Dr. Lenard Lesser, an active member of the NPA, is the primary investigator on a just-released UCLA and Rand Corporation study of food choices in childrens’ hospitals’ cafeterias. The higlights (or lowlights?) of the study included easy access to high-calorie, low-nutrient foods (such as cookies, ice cream and snacks) and less access to healthy choices (whole wheat bread, low-fat salad dressings). The article above quotes Dr. Lesser, “Unfortunately, the food in many hospitals is no better — and in some cases worse — than what you would find in a fast food restaurant.”
This is absurd. Health care providers–physicians, nurses, etc.–should be setting the example for our patients regarding health promotion. We promote screenings for breast cancer, colon cancer; we remind patients when they are due for their pap smears; we screen for high blood pressure…all while offering food in our own medical centers that is unhealthy and contradicts our efforts to make people healthier.
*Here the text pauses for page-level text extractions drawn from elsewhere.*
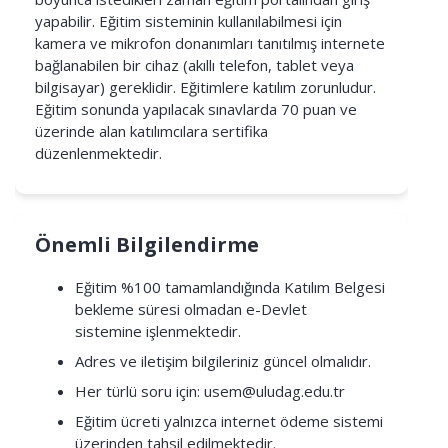
yapabilir. Eğitim sisteminin kullanılabilmesi için
kamera ve mikrofon donanımları tanıtılmış internete
bağlanabilen bir cihaz (akıllı telefon, tablet veya
bilgisayar) gereklidir. Eğitimlere katılım zorunludur.
Eğitim sonunda yapılacak sınavlarda 70 puan ve
üzerinde alan katılımcılara sertifika
düzenlenmektedir.
Önemli Bilgilendirme
Eğitim %100 tamamlandığında Katılım Belgesi
bekleme süresi olmadan e-Devlet
sistemine işlenmektedir.
Adres ve iletişim bilgileriniz güncel olmalıdır.
Her türlü soru için:
usem@uludag.edu.tr
Eğitim ücreti yalnızca internet ödeme sistemi
üzerinden tahsil edilmektedir.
NPA has developed a list of recommendations to encourage hospitals to offer healthier meals and better food options. This list really is not all that complicated–but it would take a will and desire from hospital administrators to effect the change called for in these recommendations. It would also mean that hospitals would need to reconsider whether it is appropriate to have fast food outlets incorporated into hospital cafeterias: these might increase profits for the hospitals in the short term, but they directly contradict our efforts to improve individual and community health in the long run.
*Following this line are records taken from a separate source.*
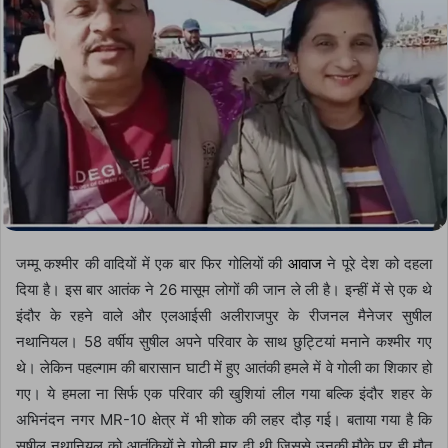
जम्मू कश्मीर की वादियों में एक बार फिर गोलियों की
आवाज
ने पूरे देश को दहला
दिया है। इस बार आतंक ने 26 मासूम लोगों की जान ले ली है। इन्हीं में से एक थे
इंदौर के रहने वाले और एलआईसी अलीराजपुर के रीजनल मैनेजर सुषील
नथानियल। 58 वर्षीय सुषील अपने परिवार के साथ छुट्टियां मनाने कश्मीर गए
थे। लेकिन पहल्गाम की बारासान घाटी में हुए आतंकी हमले में वे गोली का शिकार हो
गए। ये हमला ना सिर्फ एक परिवार की खुशियां लील गया बल्कि इंदौर शहर के
अभिनंदन नगर MR-10 क्षेत्र में भी शोक की लहर दौड़ गई। बताया गया है कि
सुषील नथानियल को आतंकियों ने गोली मार दी थी जिससे उनकी मौके पर ही मौत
So, we encourage all of you to read the recommendations for healthier hospital foods. Use them in your own meal planning and grocery shopping–odds are good that these recommendations can help identify changes we can make at home. If you are in the hospital–as a patient, visitor, or at work–look for and call for healthier choices. Finally, engage your hospital’s leadership on this issue: we need to set an example of healthy food and food choices if we are to be credible and effective in our efforts to reduce obesity and obesity-related diseases.